In In the Matter of The Kipnis Section 3.4 Trust, an Arizona appellate court adopted the “fiduciary exception” to the attorney-client privilege. In reaching this decision, the appellate court rejected the theory that the trust beneficiaries are the “real clients” of the lawyers, but instead found that the trustee’s duty to furnish information about the trust to its beneficiaries includes furnishing the trustee’s attorney-client communications.
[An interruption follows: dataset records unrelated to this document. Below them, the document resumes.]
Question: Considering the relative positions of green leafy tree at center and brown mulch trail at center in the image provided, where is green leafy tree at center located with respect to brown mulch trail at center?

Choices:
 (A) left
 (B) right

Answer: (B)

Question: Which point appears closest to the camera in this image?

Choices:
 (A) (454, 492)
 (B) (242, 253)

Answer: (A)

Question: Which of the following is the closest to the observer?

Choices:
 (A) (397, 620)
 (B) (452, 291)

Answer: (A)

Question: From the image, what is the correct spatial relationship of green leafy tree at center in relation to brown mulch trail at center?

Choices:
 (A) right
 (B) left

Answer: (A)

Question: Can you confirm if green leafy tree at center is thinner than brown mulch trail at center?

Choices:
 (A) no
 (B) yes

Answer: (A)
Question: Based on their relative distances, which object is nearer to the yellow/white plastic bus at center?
To this point, Arizona had neither accepted nor rejected the applicability of the fiduciary exception in the trust context. With its adoption, this means that in Arizona, if a trustee seeks legal advice in its fiduciary capacity on matters of trust administration, the trustee is required to disclose those communications to the beneficiaries and, if there is one, the successor trustee. However, the attorney-client privilege still extends to legal advice sought by the trustee on matters not of trust administration, such as the seeking of legal advice related to the trustee’s own defense to potential liability.
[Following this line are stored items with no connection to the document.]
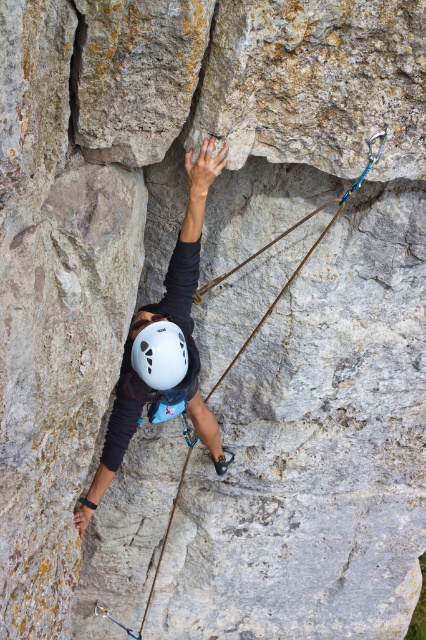 Question: Is matte white helmet at upper center in front of brown rope at center?

Choices:
 (A) no
 (B) yes

Answer: (B)

Question: From the image, what is the correct spatial relationship of matte white helmet at upper center in relation to white matte helmet at center?

Choices:
 (A) right
 (B) left

Answer: (A)

Question: Among these points, which one is farthest from the camera?

Choices:
 (A) (192, 202)
 (B) (161, 378)
 (C) (278, 296)

Answer: (C)

Question: Estimate the real-world distances between objects in this image. Which object is closer to the white matte helmet at center?

Choices:
 (A) matte white helmet at upper center
 (B) brown rope at center

Answer: (A)

Question: Can you confirm if matte white helmet at upper center is bigger than brown rope at center?

Choices:
 (A) yes
 (B) no

Answer: (A)

Question: Which point is farther to the camera?

Choices:
 (A) matte white helmet at upper center
 (B) brown rope at center
 (C) white matte helmet at center

Answer: (B)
This “fiduciary exception” is a topic very much in flux. Few jurisdictions have actually formally adopted it. Some have dealt with it by implication. And others have outright rejected it. When a court considers whether it applies, a part of the inquiry is often whether the trustee used trust funds to pay the lawyers. If trust resources were used to pay the lawyers, the needle may start to move in the direction of the exception. However, there may be a lot of reasons why using trust funds to pay lawyers shouldn’t move that needle. For example, the trust instrument may allow broad use of trust resources to hire lawyers or statutory or common law may permit a trustee to charge its defense to the trust and reimburse the trust at the conclusion of the litigation if the trustee is not vindicated. So, it’s a gray area. Indeed, the Arizona appellate court specifically recognized that “[t]he question whether the trustee acted in a fiduciary capacity cannot be resolved simply by asking who paid for the advice” though it may be relevant. In fact, to order a trustee to disclose all attorney-client communications based solely on the fact that the trustee paid for them with trust funds is reversible error because a trust does not have an absolute right to information that it paid for.
The take away here for trustees is to be aware of the potential risk. If things start to turn sour with a beneficiary, the trustee should stop and consider the possible risk that some court may order communications between the trustee and its lawyers disclosed and consider taking steps to minimize that risk.